Saturday, December 13, 2014

Kathy's WWII Awareness Survey



My co-worker at a previous job, named Kathy, once designed and administered a national survey under the guidance of a world-famous sociologist, to learn how much people still knew about World War Two.   This was in the late Eighties, when there were still millions of living veterans of that war in every town -- the numbers are thinning out considerably now.  The video stores were packed with titles like Hell In The Pacific, Ensign Pulver and Stalingrad, and TV was showing daily reruns of McHale's Navy and Hogan's Heroes.  College film courses required you to watch Night and Fog and Triumph of the Will  -- all of it! -- and English classes wanted you reading Hersey's Hiroshima cheek by jowl with Heller's Catch-22.  A lot of your teachers, your parents or grandparents, your neighbors, the TV repairman, your pharmacist, that guy with no legs who lived in the alley behind the house...they all fought in that war, or lost someone in it, or came to the USA to get away from it.  These people knew the war ditties, they remembered the ration coupons and recycling drives, the plane spotters and USO girls, and of course they remembered the Baby Boom after it was all over.  Kathy and I were both Boomers ourselves.  So Kathy set up a phone survey to see what erudite college students like ourselves knew about the biggest war that ever happened in human history.  She was targeting the educated middle-class kids, in other words, most of them attending college on money generated by that very war.

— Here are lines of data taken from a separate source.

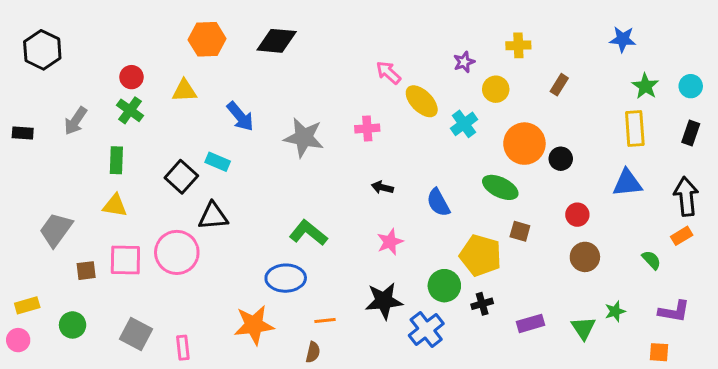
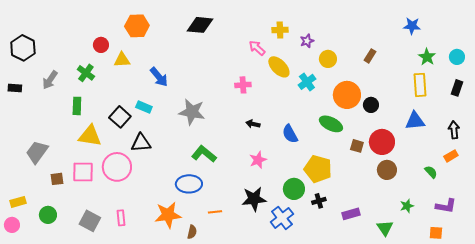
black diamond: (277, 41) -> (200, 25), moved
yellow cross: (518, 45) -> (280, 30), moved
black hexagon: (42, 50) -> (23, 48), moved
red circle: (131, 77) -> (101, 45), moved
gray star: (304, 138) -> (192, 112), moved
black arrow: (686, 196) -> (454, 130), size x0.7
yellow triangle: (115, 206) -> (90, 136), moved, size x1.4
red circle: (577, 215) -> (382, 142), size x1.6
brown square: (520, 231) -> (357, 146), moved
green triangle: (583, 328) -> (385, 228), moved
pink rectangle: (183, 348) -> (121, 218), moved
brown semicircle: (313, 352) -> (192, 232), moved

This was only about 15 years after the last man in active combat in that war, Hiro Onoda, who had been living in the Philippine jungles all this time, killing anyone who got too close and thinking the war was still going on, was convinced to come on home to Japan.   

What did Kathy find out with her survey?

  • Everyone more or less knew who Adolf Hitler was.
  • About half had heard of Joe Stalin.  Not everyone who recognized the name knew who he was, though.
  • Mussolini?  Who's he?  Never heard of him.
  • Practically nobody knew who Hirohito was.
  • Some of them who Franklin Delano Roosevelt was.  Not everyone knew his role in that war, though.
  • Only a few respondents knew what the key points of dispute were in the Second World War.
  • Most respondents did not know when the war happened.
  • Most were not clear on when the USA entered the war, or why.  To some, it was news that the USA fought in that war at all.
  • Not everyone knew whose side the USA was on.
  • Not everyone knew how it came out at the end.
  • Everyone had heard of the Holocaust.  Almost nobody knew why it happened or how many people died in it.  Not everyone knew it was connected to the war, and of those who did, not everyone knew how it was connected.
  • A handful knew Anne Frank's name.  They were far from clear on who she was -- one respondent said she was "a little blind and deaf girl who overcame her problems."
And this was decades BEFORE the Internet supposedly stopped up our heads with kitten memes and excised our ability to read anything longer than a paragraph-long Wikipedia article.

I wonder what the results would be if she ran those questions by college students today?